[Dataset extract Boundary: Start]

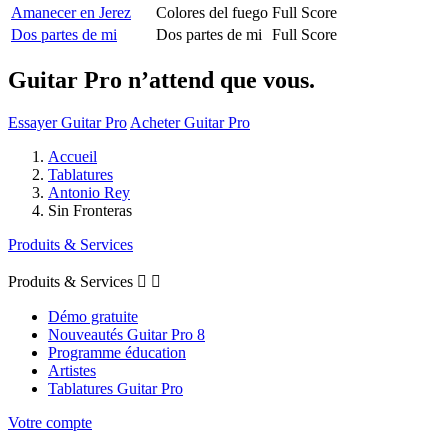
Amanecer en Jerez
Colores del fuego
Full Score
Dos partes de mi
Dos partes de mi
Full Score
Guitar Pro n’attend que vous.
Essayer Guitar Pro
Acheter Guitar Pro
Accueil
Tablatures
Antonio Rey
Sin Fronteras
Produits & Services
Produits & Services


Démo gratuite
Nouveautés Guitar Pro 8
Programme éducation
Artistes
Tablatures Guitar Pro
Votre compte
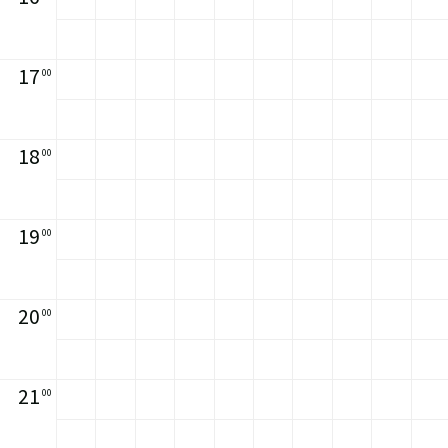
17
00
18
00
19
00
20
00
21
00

[Dataset extract Boundary: End]
[Dataset extract Boundary: Start]

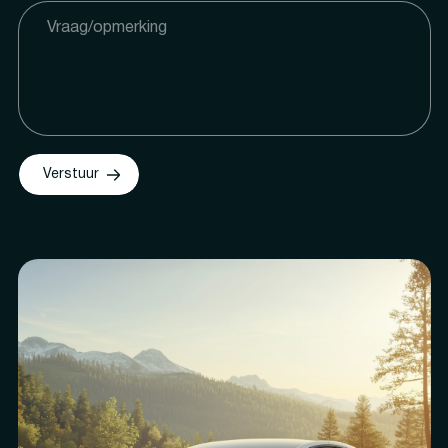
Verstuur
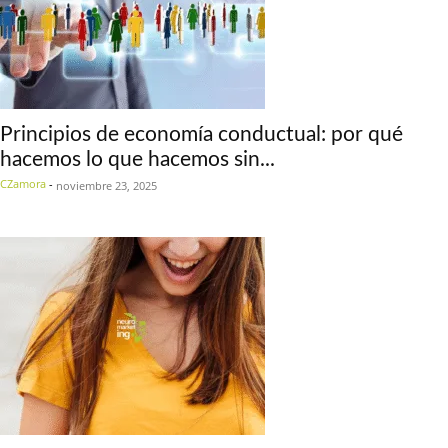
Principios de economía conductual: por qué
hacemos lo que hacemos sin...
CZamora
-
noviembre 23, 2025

[Dataset extract Boundary: End]
[Dataset extract Boundary: Start]

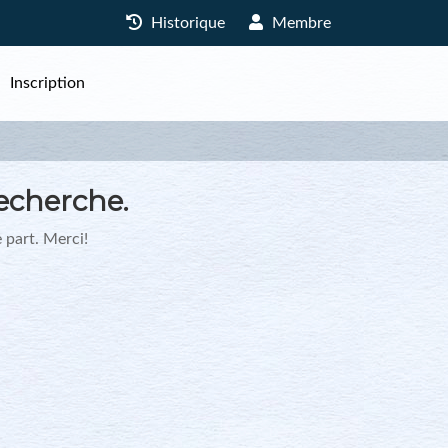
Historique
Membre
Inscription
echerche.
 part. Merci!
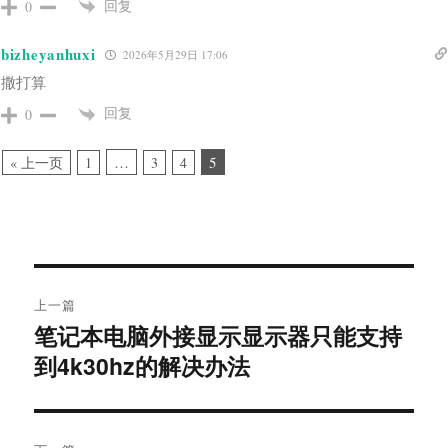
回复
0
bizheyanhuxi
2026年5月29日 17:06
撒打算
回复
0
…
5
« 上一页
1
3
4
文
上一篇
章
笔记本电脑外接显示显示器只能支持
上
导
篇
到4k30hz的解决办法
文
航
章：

[Dataset extract Boundary: End]

## What is required
Where does the word "Guitar" appear in the records? Copy every line that holds it.

## The answer
Guitar Pro n’attend que vous.
Essayer Guitar Pro
Acheter Guitar Pro
Nouveautés Guitar Pro 8
Tablatures Guitar Pro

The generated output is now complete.